El populismo o el exceso de la política en España

En los últimos años se ha larvado en la sociedad española un sentimiento de bronca, como dirían los argentinos, de gran malestar, de enojo. No es nada extraño, porque se han cometido errores. Las administraciones públicas se han visto desbordadas, y los responsables políticos no han sabido, como mínimo, empatizar con la parte de la sociedad que lo ha pasado peor.

Pero la traducción política de ese malestar ha derivado en un populismo que se asemeja a una especie de nacimiento: los nuevos movimientos, que gobiernan ciudades como Madrid o Barcelona, creen que pueden impulsar un nuevo comienzo que pasa por politizarlo todo, por reiventar la sociedad. Y eso pasa por buscar procesos de remunicipalización de servicios, o por cambiar nombres a las calles y plazas, o por rechazar la celebración de la Constitución, como ha decidido Ada Colau.

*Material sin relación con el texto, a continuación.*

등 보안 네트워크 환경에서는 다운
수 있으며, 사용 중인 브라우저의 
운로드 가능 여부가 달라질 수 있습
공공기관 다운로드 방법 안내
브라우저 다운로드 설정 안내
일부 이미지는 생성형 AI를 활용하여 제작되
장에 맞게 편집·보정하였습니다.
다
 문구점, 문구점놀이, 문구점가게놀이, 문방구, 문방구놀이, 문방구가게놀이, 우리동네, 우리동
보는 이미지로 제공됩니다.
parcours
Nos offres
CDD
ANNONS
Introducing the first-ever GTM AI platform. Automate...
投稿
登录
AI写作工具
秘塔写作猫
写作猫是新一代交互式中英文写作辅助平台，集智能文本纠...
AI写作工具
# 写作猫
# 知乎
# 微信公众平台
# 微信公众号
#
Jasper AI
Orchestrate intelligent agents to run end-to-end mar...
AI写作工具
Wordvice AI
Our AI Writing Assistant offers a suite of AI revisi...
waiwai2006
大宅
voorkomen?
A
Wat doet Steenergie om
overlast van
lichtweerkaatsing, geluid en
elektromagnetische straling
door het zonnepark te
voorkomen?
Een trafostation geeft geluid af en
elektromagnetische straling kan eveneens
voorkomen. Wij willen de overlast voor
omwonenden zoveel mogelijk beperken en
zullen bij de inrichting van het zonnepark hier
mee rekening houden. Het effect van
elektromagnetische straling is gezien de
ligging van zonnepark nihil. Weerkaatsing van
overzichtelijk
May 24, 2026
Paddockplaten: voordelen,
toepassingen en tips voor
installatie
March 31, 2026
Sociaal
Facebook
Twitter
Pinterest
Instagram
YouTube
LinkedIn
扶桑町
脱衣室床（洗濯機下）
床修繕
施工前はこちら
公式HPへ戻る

En algún sentido lo que propone Podemos y las marcas municipales es conectar, de nuevo, con los que fueron partidarios de la ruptura en la transición. Los valores de la II República, el distanciamiento con la monarquía, la necesidad de recuperar símbolos del anarquismo, tan presente en territorios como Cataluña, forman parte de la mochila de unos dirigentes municipales jóvenes que desean protagonizar su particular transición.

Pero, ¿tiene todo eso sentido? O, en todo caso, ¿es eficaz? La otra salida, la que proponen en muchas ocasiones algunos expertos tampoco es válida. Lo apunta en todas sus reflexiones el politólogo Victor Lapuente, en una muestra de que existe una generación de pensadores que huye de los antagonismos. Lapuente sostiene que esos populismos se aferran a la política como si lo tuviera que solucionar todo, en oposición a las reglas del mercado.

La otra salida que se decía es defender que el país se transforme en una gran gestoría. Se escucha a menudo: no, la política no resuelve nada, lo que se necesita es gente muy formada en cada área y que trabajen. ¿Pero en qué dirección deben trabajar, con qué prioridades, con qué consensos, con qué objetivos sociales a medio y largo plazo?

Ese es el debate que debemos plantearnos, porque ni los populismos arreglan nada, ni la apuesta sin matices por una especie de tecnocracia mal entendida. En España, sin embargo, el problema ahora es la hegemonía del populismo en el discurso público.

Lo puso de manifiesto el economista Ramon Tamames, un protagonista de lujo en la transición que sigue aportando a la sociedad sus conocimientos, en un coloquio en el Cercle d’Economia. Tamames defendió el sistema de concesiones de los servicios, por parte de las administraciones, que pasan por concursos públicos. Es decir, apostó por mantener un modelo en el que empresas privadas pueden gestionar servicios a la sociedad, siempre que la titularidad del mismo sea pública, y exista un regulador que lo fiscalice. Es lo que tenemos, con imperfecciones, pero siempre con la posibilidad de mejorar toda la cadena, «pero no eliminar el proceso», como constató Tamames, en referencia a la idea de la remunicipalización del servicio del agua.

Porque, siguiendo a Lapuente, ¿qué quiere decir exactamente la idea de la izquierda alternativa de conquistar espacios para la política? Esos espacios se ganarán, claro, en perjuicio de los mercados, se entiende. ¿Con qué consensos se puede logar ese objetivo, y con qué consecuencias?

Es lo que debe asumir ese nuevo populismo en España, porque lo más importante, lo realmente necesario, es que las decisiones que se tomen en los próximos años sean eficaces y útiles, con un proyecto político detrás.